2020-01-16 – If you think we have problems with gender in English, try Spanish. In English, we are struggling to decide on a gender-neutral pronoun (and seemingly settling on “they”). In Spanish, it’s not just the pronouns. It’s the nouns, too! Inanimate objects have gender in Spanish!
A book is male. A computer is female. A dress is male. A shirt is female. It’s loco!
Where did anyone get the idea that inanimate objects have sex? If I was inventing a language, I probably wouldn’t attribute gender to anything but human beings (more on other living things in a moment). Here’s my reasoning.
I might want to know the sex of another human being so I would know whether I could mate with them or not. I’m not really in the market to mate with books or computers or clothing! The gender of any of these objects is not something that I need to know.

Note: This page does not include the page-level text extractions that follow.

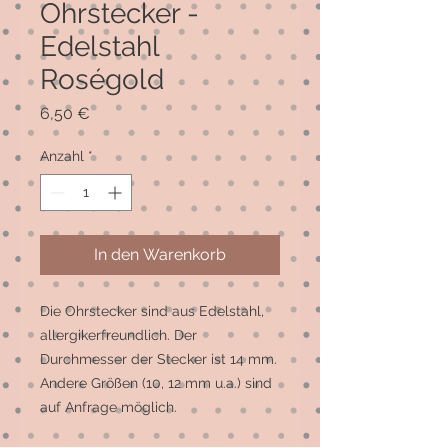
Ohrstecker -
Edelstahl
Roségold
Preis
6,50 €
Anzahl
*
In den Warenkorb
Die Ohrstecker sind aus Edelstahl, 
allergikerfreundlich. Der 
Durchmesser der Stecker ist 14 mm. 
Andere Größen (10, 12 mm u.a.) sind 
auf Anfrage möglich. 
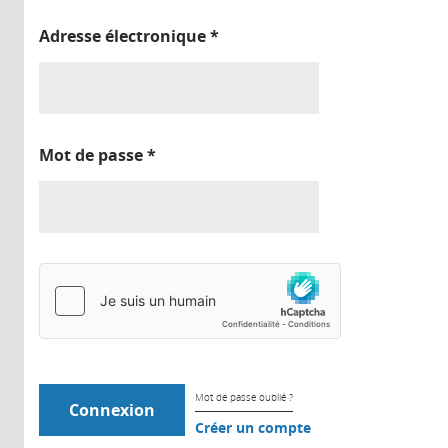
Adresse électronique
*
Mot de passe
*
Mot de passe oublié ?
Créer un compte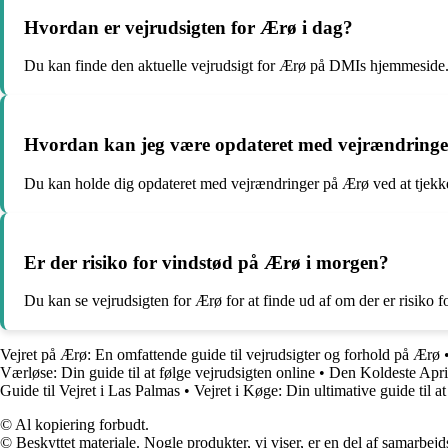
Hvordan er vejrudsigten for Ærø i dag?
Du kan finde den aktuelle vejrudsigt for Ærø på DMIs hjemmeside
Hvordan kan jeg være opdateret med vejrændring
Du kan holde dig opdateret med vejrændringer på Ærø ved at tjekk
Er der risiko for vindstød på Ærø i morgen?
Du kan se vejrudsigten for Ærø for at finde ud af om der er risiko f
Vejret på Ærø: En omfattende guide til vejrudsigter og forhold på Ærø
Værløse: Din guide til at følge vejrudsigten online
•
Den Koldeste Apri
Guide til Vejret i Las Palmas
•
Vejret i Køge: Din ultimative guide til at
© Al kopiering forbudt.
© Beskyttet materiale. Nogle produkter, vi viser, er en del af samarbejd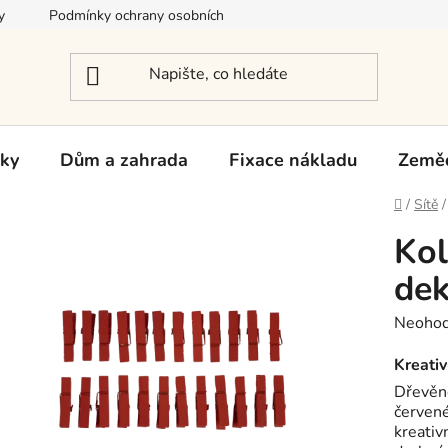
y
Podmínky ochrany osobních údajů
Reklamace a vrácení zb
rky
Dům a zahrada
Fixace nákladu
Zeměd
Domů
/
Sítě
/
Kol
de
Průměr
Neoho
hodnoc
produk
Kreativ
je
Dřevěné
0,0
červené
z
kreativn
5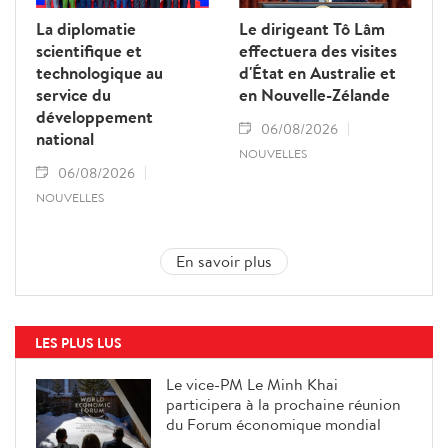
La diplomatie
Le dirigeant Tô Lâm
scientifique et
effectuera des visites
technologique au
d'État en Australie et
service du
en Nouvelle-Zélande
développement
06/08/2026
national
NOUVELLES
06/08/2026
NOUVELLES
En savoir plus
LES PLUS LUS
Le vice-PM Le Minh Khai
participera à la prochaine réunion
du Forum économique mondial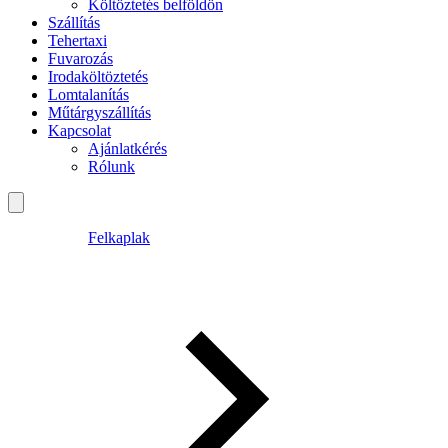
Költöztetés belföldön
Szállítás
Tehertaxi
Fuvarozás
Irodaköltöztetés
Lomtalanítás
Műtárgyszállítás
Kapcsolat
Ajánlatkérés
Rólunk
Felkaplak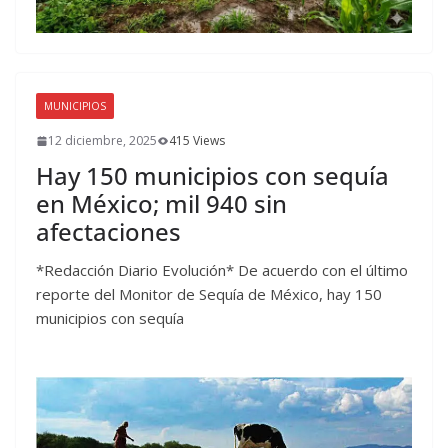
MUNICIPIOS
12 diciembre, 2025
415 Views
Hay 150 municipios con sequía
en México; mil 940 sin
afectaciones
*Redacción Diario Evolución* De acuerdo con el último
reporte del Monitor de Sequía de México, hay 150
municipios con sequía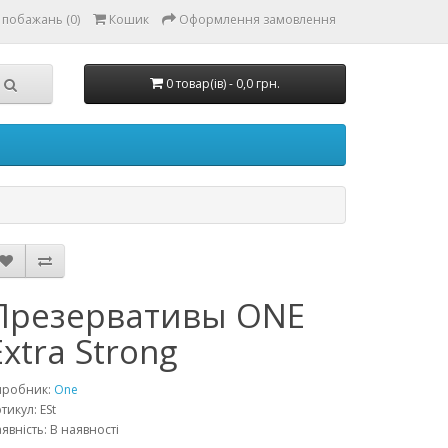
 побажань (0)
Кошик
Оформлення замовлення
0 товар(ів) - 0,0 грн.
Презервативы ONE
Extra Strong
иробник:
One
тикул: ESt
явність: В наявності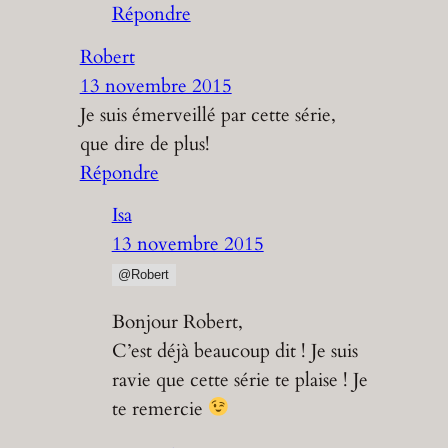
Répondre
Robert
13 novembre 2015
Je suis émerveillé par cette série,
que dire de plus!
Répondre
Isa
13 novembre 2015
@Robert
Bonjour Robert,
C’est déjà beaucoup dit ! Je suis
ravie que cette série te plaise ! Je
te remercie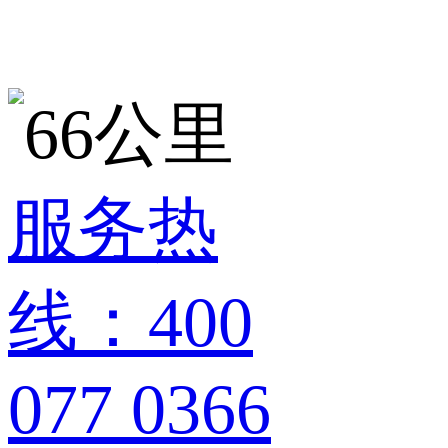
服务热
线：400
077 0366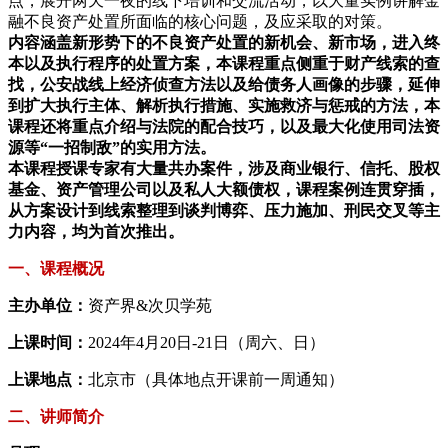
点，展开两天一夜的线下培训和交流活动，以大量实例讲解金
融不良资产处置所面临的核心问题，及应采取的对策。
内容涵盖新形势下的不良资产处置的新机会、新市场，进入终
本以及执行程序的处置方案，本课程重点侧重于财产线索的查
找，公安战线上经济侦查方法以及给债务人画像的步骤，延伸
到扩大执行主体、解析执行措施、实施救济与惩戒的方法，本
课程还将重点介绍与法院的配合技巧，以及最大化使用司法资
源等“一招制敌”的实用方法。
本课程授课专家有大量共办案件，涉及商业银行、信托、股权
基金、资产管理公司以及私人大额债权，课程案例连贯穿插，
从方案设计到线索整理到谈判博弈、压力施加、刑民交叉等主
力内容，均为首次推出
。
一、课程概况
主办单位：
资产界&次贝学苑
上课时间：
2024年4月20日-21日（周六、日）
上课地点：
北京市（具体地点开课前一周通知）
二、讲师简介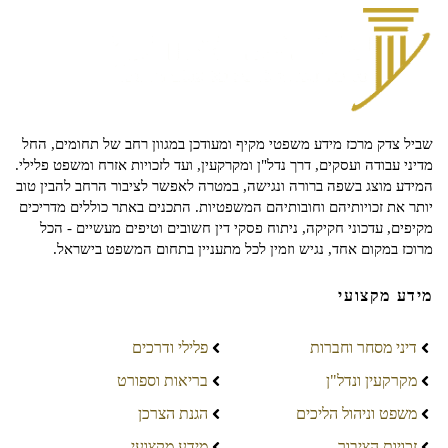
שביל צדק מרכז מידע משפטי מקיף ומעודכן במגוון רחב של תחומים, החל
מדיני עבודה ועסקים, דרך נדל"ן ומקרקעין, ועד לזכויות אזרח ומשפט פלילי.
המידע מוצג בשפה ברורה ונגישה, במטרה לאפשר לציבור הרחב להבין טוב
יותר את זכויותיהם וחובותיהם המשפטיות. התכנים באתר כוללים מדריכים
מקיפים, עדכוני חקיקה, ניתוח פסקי דין חשובים וטיפים מעשיים - הכל
מרוכז במקום אחד, נגיש וזמין לכל מתעניין בתחום המשפט בישראל.
מידע מקצועי
דיני מסחר וחברות
פלילי ודרכים
מקרקעין ונדל"ן
בריאות וספורט
משפט וניהול הליכים
הגנת הצרכן
זכויות הציבור
מידע מקצועי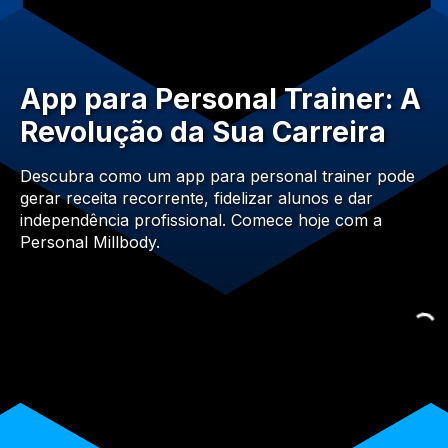
App para Personal Trainer: A
Revolução da Sua Carreira
Descubra como um app para personal trainer pode
gerar receita recorrente, fidelizar alunos e dar
independência profissional. Comece hoje com a
Personal Millbody.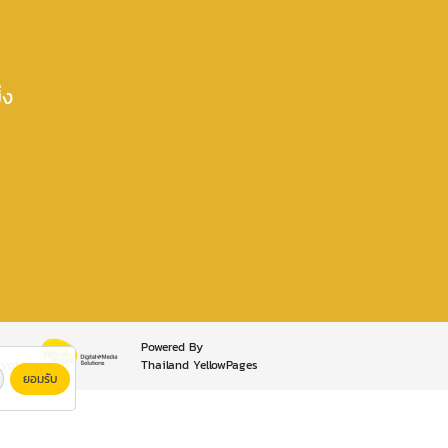
่ง
Powered By
rypt
Thailand YellowPages
ยอมรับ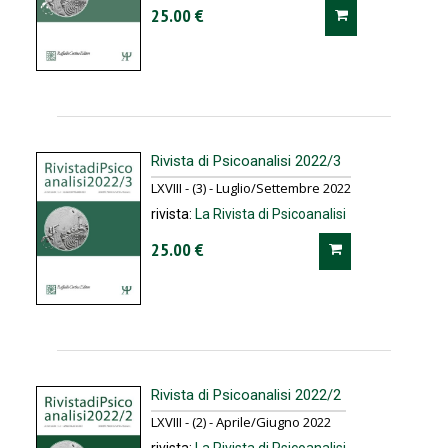
25.00 €
Rivista di Psicoanalisi 2022/3
LXVIII - (3) - Luglio/Settembre 2022
rivista:
La Rivista di Psicoanalisi
25.00 €
Rivista di Psicoanalisi 2022/2
LXVIII - (2) - Aprile/Giugno 2022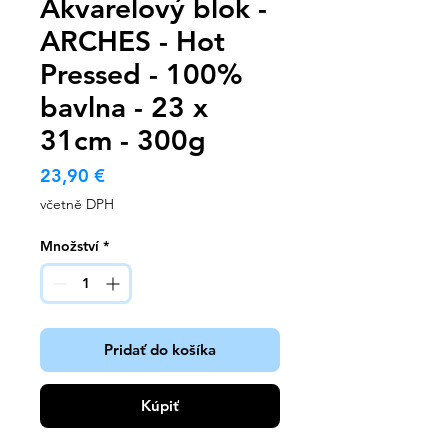
Akvarelový blok -
ARCHES - Hot
Pressed - 100%
bavlna - 23 x
31cm - 300g
Cena
23,90 €
včetně DPH
Množství
*
Pridať do košíka
Kúpiť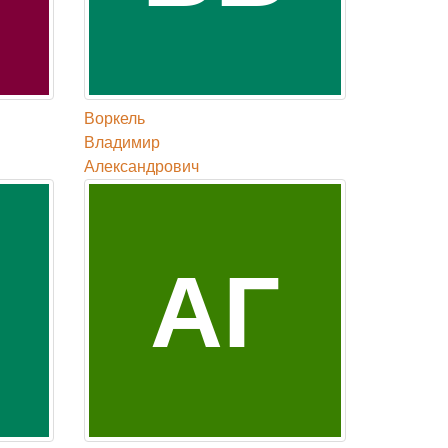
Воркель
Владимир
Александрович
АГ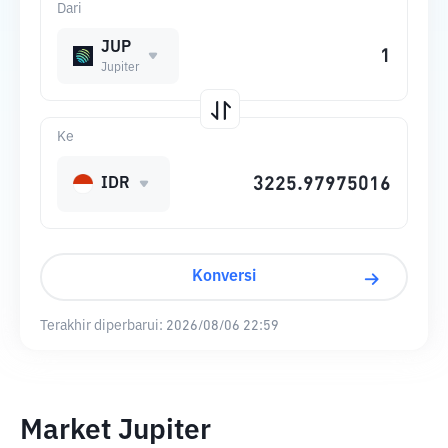
Dari
JUP
Jupiter
Ke
IDR
Konversi
Terakhir diperbarui:
2026/08/06 22:59
Market Jupiter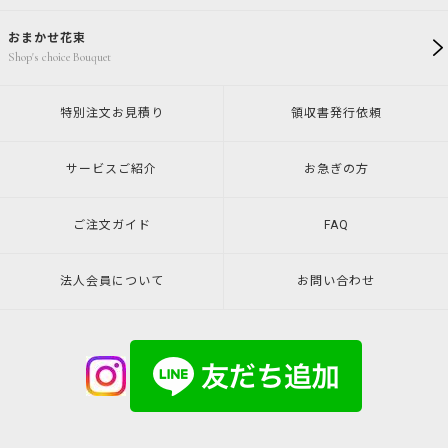
おまかせ花束
Shop's choice Bouquet
特別注文
お見積り
領収書発行
依頼
サービスご紹介
お急ぎの方
ご注文ガイド
FAQ
法人会員について
お問い合わせ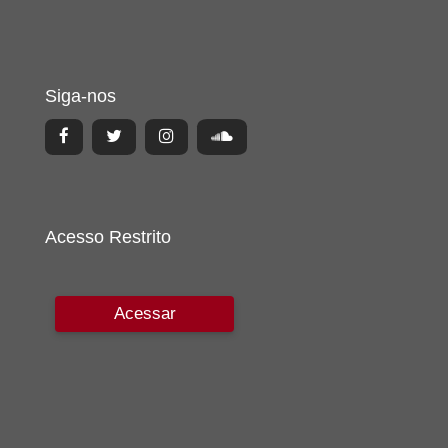
Siga-nos
Acesso Restrito
Acessar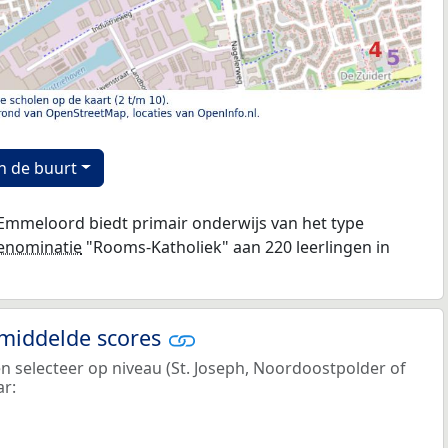
n de buurt
 Emmeloord biedt primair onderwijs van het type
enominatie
"Rooms-Katholiek" aan 220 leerlingen in
emiddelde scores
en selecteer op niveau (St. Joseph, Noordoostpolder of
ar: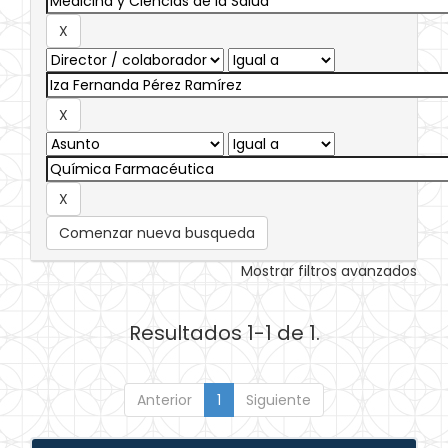
Comenzar nueva busqueda
Mostrar filtros avanzados
Resultados 1-1 de 1.
Anterior
1
Siguiente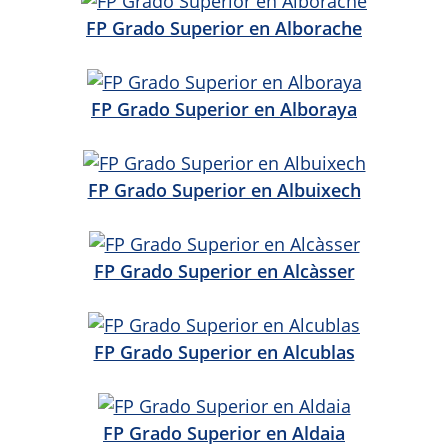
FP Grado Superior en Alborache
FP Grado Superior en Alboraya
FP Grado Superior en Albuixech
FP Grado Superior en Alcàsser
FP Grado Superior en Alcublas
FP Grado Superior en Aldaia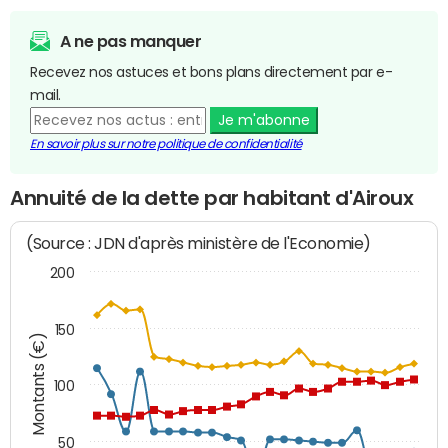
A ne pas manquer
Recevez nos astuces et bons plans directement par e-
mail.
Je m'abonne
En savoir plus sur notre politique de confidentialité
Annuité de la dette par habitant d'Airoux
(Source : JDN d'après ministère de l'Economie)
200
150
Montants (€)
100
50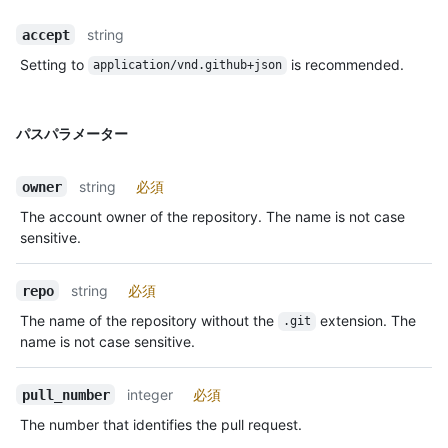
string
accept
Setting to
is recommended.
application/vnd.github+json
パスパラメーター
string
必須
owner
The account owner of the repository. The name is not case
sensitive.
string
必須
repo
The name of the repository without the
extension. The
.git
name is not case sensitive.
integer
必須
pull_number
The number that identifies the pull request.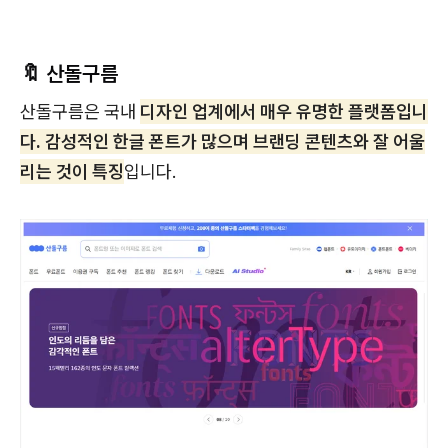
🔖 산돌구름
산돌구름은 국내
디자인 업계에서 매우 유명한 플랫폼입니
다. 감성적인 한글 폰트가 많으며 브랜딩 콘텐츠와 잘 어울
리는 것이 특징
입니다.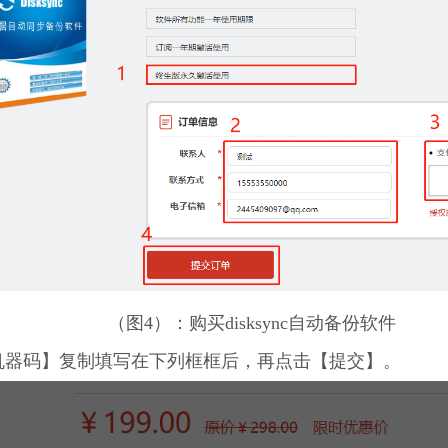
（图4）：购买disksync自动备份软件
【机器码】复制填写在下列框框后，再点击【提交】。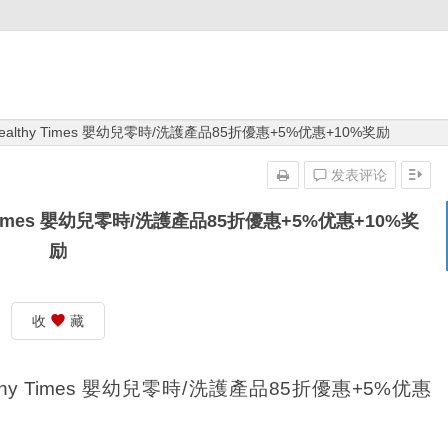
Healthy Times 嬰幼兒零時/洗護產品85折優惠+5%优惠+10%奖励
发表评论
y Times 嬰幼兒零時/洗護產品85折優惠+5%优惠+10%奖
励
收
藏
lthy Times 嬰幼兒零時/洗護產品85折優惠+5%优惠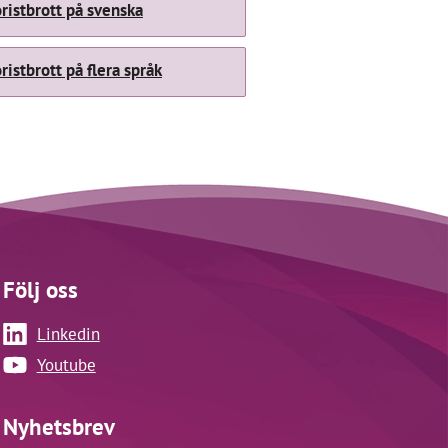
istbrott på svenska
istbrott på flera språk
Följ oss
Linkedin
Youtube
Nyhetsbrev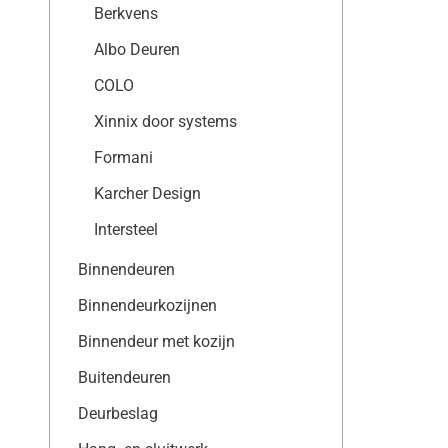
Berkvens
Albo Deuren
COLO
Xinnix door systems
Formani
Karcher Design
Intersteel
Binnendeuren
Binnendeurkozijnen
Binnendeur met kozijn
Buitendeuren
Deurbeslag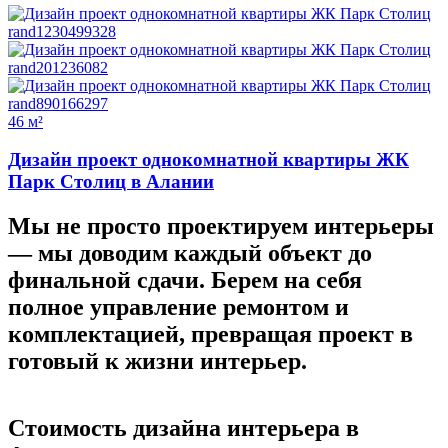
46 м²
Дизайн проект однокомнатной квартиры ЖК
Парк Столиц в Алании
Мы не просто проектируем интерьеры
—
мы доводим каждый объект до
финальной сдачи.
Берем на себя
полное управление ремонтом и
комплектацией, превращая проект в
готовый к жизни интерьер.
Стоимость дизайна
интерьера в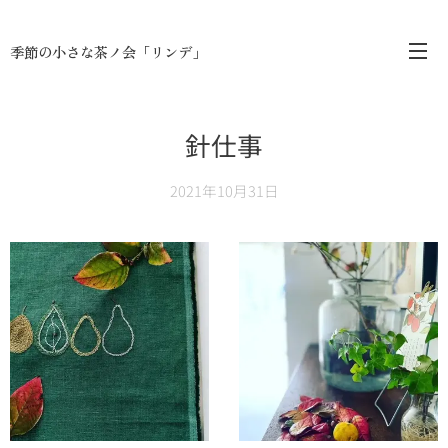
季節の小さな茶ノ会「リンデ」
針仕事
2021年10月31日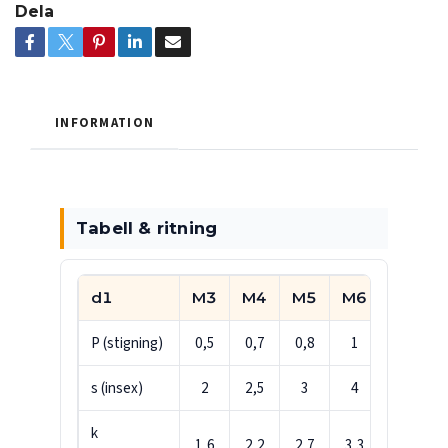
Dela
INFORMATION
Tabell & ritning
d1
M3
M4
M5
M6
M8
P (stigning)
0,5
0,7
0,8
1
1,25
s (insex)
2
2,5
3
4
5
k
1,6
2,2
2,7
3,3
4,4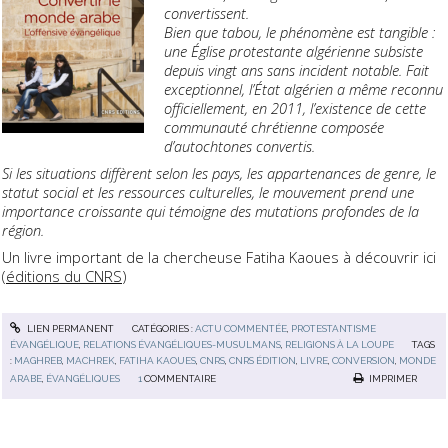
convertissent.
Bien que tabou, le phénomène est tangible :
une Église protestante algérienne subsiste
depuis vingt ans sans incident notable. Fait
exceptionnel, l’État algérien a même reconnu
officiellement, en 2011, l’existence de cette
communauté chrétienne composée
d’autochtones convertis.
Si les situations diffèrent selon les pays, les appartenances de genre, le
statut social et les ressources culturelles, le mouvement prend une
importance croissante qui témoigne des mutations profondes de la
région.
Un livre important de la chercheuse Fatiha Kaoues à découvrir ici
(
éditions du CNRS
)
LIEN PERMANENT
CATÉGORIES :
ACTU COMMENTÉE
,
PROTESTANTISME
ÉVANGÉLIQUE
,
RELATIONS ÉVANGÉLIQUES-MUSULMANS
,
RELIGIONS À LA LOUPE
TAGS
:
MAGHREB
,
MACHREK
,
FATIHA KAOUES
,
CNRS
,
CNRS ÉDITION
,
LIVRE
,
CONVERSION
,
MONDE
ARABE
,
ÉVANGÉLIQUES
1
COMMENTAIRE
IMPRIMER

That leaves the question of animals. Yes. Yes. I know that some people try to mate with animals. This would not be a big concern of mine, if I were designing a language. But humans do have an interest in the mating of one animal with another. So knowing which animal goes with which is something that a language would need to communicate.
My question is: why would you classify animals as male and female? You could classify them as orgul and brugle or X and Y or el and la (oh, I guess they do this). Any separate classification system would work just as well.
Same thing for plants, but even more so.
These are just thoughts, of course. I’m not inventing new languages. I’m studying an ancient one that has this peculiar idea that things have gender. And Spanish is not the only language like this. This was true in all the foreign languages I have ever studied: Hebrew, Latin, French, German, and Yiddish. There is something weird in the brain of our species that comes up with nonsense like this.
There is one place where Spanish is ahead of English. It does have a gender neutral pronoun for use as an indirect object or possessive: se or su. Not sure if I have that entirely correct. I’m just learning. But Google Translate is just as confused as I am. If I ask it to translate Spanish text containing these words, it defaults to a male translation, even when I know that the writer of the text intended the meaning to be female.